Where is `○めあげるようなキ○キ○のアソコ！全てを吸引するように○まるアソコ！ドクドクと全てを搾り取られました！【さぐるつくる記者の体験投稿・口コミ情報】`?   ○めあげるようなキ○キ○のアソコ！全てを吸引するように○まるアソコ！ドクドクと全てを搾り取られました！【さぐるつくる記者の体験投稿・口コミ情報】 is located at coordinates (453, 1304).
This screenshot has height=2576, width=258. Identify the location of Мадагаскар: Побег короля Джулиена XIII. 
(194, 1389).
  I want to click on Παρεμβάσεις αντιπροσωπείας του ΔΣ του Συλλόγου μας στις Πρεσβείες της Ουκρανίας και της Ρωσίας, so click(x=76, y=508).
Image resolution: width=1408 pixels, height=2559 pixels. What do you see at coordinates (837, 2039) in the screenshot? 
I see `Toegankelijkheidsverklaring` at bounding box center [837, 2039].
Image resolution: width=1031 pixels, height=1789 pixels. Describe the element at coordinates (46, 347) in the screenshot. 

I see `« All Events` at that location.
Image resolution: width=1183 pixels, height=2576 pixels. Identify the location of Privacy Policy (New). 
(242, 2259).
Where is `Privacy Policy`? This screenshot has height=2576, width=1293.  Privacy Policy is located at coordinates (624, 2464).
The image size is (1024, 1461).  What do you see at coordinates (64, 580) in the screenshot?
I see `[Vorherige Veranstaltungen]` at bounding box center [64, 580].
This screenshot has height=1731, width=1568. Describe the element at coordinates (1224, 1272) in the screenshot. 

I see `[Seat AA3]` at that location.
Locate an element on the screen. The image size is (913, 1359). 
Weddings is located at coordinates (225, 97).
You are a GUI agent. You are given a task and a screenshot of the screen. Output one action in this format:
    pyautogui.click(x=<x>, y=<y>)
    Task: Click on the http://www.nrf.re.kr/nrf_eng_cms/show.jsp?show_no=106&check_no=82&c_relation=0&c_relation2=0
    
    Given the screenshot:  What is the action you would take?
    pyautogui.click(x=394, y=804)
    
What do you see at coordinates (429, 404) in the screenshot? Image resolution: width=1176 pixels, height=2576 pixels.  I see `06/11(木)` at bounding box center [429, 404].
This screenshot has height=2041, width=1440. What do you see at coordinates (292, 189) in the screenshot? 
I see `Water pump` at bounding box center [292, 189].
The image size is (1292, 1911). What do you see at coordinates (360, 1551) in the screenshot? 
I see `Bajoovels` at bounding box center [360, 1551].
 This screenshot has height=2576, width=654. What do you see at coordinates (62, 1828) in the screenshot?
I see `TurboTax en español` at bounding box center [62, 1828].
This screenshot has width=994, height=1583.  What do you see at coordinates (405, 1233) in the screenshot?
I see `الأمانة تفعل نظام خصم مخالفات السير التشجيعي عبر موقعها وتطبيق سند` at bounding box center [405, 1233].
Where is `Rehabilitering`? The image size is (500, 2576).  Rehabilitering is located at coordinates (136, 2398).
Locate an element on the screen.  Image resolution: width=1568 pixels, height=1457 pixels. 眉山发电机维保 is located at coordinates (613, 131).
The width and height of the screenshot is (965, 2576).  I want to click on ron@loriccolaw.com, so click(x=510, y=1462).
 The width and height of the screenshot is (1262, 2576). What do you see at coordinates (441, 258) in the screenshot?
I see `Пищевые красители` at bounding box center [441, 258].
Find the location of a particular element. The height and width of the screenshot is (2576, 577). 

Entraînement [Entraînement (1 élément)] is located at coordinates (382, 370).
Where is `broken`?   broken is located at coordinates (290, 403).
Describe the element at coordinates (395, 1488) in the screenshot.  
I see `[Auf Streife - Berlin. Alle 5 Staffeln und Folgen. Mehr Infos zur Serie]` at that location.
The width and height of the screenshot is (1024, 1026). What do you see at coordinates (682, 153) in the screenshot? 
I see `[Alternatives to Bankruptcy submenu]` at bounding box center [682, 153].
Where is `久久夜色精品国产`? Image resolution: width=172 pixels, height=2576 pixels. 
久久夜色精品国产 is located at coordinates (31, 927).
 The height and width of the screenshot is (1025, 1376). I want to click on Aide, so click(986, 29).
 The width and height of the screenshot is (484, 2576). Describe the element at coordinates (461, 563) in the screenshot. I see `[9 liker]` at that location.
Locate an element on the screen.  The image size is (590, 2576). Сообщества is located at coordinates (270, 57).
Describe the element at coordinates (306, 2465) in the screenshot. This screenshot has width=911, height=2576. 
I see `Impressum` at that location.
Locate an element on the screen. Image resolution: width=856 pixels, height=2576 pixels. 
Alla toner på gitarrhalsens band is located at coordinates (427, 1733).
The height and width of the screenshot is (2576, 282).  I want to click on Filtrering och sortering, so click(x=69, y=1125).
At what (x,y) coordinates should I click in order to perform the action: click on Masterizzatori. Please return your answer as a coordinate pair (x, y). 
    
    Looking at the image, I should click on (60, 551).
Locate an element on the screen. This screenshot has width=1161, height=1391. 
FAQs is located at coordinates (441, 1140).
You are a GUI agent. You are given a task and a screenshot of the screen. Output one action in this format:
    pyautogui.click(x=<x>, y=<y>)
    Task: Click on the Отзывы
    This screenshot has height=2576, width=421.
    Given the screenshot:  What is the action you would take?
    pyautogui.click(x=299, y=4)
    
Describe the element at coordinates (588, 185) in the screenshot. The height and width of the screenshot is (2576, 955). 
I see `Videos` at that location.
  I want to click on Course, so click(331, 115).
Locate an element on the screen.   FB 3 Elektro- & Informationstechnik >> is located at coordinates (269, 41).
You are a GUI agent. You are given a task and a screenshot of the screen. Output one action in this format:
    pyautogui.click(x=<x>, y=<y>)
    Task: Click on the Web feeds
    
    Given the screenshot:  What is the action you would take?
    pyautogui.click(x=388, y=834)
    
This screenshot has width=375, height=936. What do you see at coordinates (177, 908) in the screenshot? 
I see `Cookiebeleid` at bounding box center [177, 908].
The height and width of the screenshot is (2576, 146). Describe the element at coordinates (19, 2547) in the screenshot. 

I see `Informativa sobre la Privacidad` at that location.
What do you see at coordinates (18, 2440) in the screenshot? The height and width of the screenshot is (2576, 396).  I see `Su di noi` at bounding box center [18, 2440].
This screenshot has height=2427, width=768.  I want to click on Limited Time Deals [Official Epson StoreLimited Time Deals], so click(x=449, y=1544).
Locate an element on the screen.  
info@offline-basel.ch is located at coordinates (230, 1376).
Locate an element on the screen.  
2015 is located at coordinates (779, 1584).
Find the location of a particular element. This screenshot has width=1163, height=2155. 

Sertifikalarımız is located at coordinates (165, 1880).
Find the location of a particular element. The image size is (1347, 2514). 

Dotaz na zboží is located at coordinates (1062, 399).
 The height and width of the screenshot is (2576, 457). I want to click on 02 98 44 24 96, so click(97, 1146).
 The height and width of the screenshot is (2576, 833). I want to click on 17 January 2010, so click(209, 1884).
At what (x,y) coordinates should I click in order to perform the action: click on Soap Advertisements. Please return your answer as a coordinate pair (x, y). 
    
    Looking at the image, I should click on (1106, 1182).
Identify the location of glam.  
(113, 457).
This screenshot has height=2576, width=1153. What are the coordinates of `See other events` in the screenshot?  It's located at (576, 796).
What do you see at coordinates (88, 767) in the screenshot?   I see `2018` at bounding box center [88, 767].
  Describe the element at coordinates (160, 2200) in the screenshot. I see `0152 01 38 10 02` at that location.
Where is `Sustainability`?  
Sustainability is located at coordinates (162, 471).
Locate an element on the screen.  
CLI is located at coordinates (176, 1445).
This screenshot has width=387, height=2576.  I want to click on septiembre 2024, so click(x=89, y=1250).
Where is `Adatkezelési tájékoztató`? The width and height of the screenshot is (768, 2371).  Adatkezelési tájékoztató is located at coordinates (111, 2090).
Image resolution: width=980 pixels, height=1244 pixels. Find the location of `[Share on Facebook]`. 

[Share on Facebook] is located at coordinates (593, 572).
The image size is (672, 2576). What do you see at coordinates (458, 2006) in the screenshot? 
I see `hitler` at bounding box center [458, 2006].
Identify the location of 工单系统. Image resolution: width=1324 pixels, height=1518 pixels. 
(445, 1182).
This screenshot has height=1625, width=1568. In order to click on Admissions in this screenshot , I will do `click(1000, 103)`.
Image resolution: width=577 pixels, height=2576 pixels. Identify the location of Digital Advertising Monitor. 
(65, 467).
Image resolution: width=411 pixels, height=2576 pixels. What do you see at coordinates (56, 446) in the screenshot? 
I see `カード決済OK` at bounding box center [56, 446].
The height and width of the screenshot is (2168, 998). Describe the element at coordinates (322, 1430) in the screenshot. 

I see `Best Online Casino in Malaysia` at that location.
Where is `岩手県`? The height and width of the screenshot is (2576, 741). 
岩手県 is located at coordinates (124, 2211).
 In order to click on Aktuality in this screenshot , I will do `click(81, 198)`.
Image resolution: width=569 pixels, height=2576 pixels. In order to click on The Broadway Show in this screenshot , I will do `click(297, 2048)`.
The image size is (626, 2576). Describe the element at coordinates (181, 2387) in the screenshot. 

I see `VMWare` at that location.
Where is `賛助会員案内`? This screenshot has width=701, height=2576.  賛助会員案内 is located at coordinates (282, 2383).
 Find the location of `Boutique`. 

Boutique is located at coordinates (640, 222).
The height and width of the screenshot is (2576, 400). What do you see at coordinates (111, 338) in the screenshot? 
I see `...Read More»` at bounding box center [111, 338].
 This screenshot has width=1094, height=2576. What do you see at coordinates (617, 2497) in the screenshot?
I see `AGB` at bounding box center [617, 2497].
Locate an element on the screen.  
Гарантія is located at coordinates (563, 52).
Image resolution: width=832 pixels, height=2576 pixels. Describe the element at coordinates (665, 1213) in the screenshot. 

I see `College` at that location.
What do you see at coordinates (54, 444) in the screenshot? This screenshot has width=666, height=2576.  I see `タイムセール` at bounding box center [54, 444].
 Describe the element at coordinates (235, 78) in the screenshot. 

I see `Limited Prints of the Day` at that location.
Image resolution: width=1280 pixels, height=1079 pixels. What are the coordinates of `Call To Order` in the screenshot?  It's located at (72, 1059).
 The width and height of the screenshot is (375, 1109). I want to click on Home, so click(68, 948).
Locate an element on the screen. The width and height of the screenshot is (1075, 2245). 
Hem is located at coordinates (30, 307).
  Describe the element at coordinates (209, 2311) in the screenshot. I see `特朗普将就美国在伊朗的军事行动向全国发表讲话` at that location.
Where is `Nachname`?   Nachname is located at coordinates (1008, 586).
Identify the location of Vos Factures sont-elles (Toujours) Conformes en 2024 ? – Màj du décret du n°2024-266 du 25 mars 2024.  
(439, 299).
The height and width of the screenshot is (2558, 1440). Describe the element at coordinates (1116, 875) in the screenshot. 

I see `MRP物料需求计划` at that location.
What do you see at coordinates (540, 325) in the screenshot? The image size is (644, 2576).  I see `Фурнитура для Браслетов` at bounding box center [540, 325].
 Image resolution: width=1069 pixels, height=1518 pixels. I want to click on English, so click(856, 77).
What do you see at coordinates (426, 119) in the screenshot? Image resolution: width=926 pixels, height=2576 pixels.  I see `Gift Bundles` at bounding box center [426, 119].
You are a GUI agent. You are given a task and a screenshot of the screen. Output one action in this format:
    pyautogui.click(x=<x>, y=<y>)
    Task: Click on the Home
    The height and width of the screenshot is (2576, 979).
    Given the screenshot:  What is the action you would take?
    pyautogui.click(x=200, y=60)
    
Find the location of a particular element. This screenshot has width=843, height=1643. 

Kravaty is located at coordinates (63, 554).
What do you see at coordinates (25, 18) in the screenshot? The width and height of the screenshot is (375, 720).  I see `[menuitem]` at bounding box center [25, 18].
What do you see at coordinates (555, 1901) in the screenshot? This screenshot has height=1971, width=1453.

Task description —
Copy out each line in the preceding records that contains "will".

Solution below —
This screenshot has height=1625, width=1568. In order to click on Admissions in this screenshot , I will do `click(1000, 103)`.
 In order to click on Aktuality in this screenshot , I will do `click(81, 198)`.
Image resolution: width=569 pixels, height=2576 pixels. In order to click on The Broadway Show in this screenshot , I will do `click(297, 2048)`.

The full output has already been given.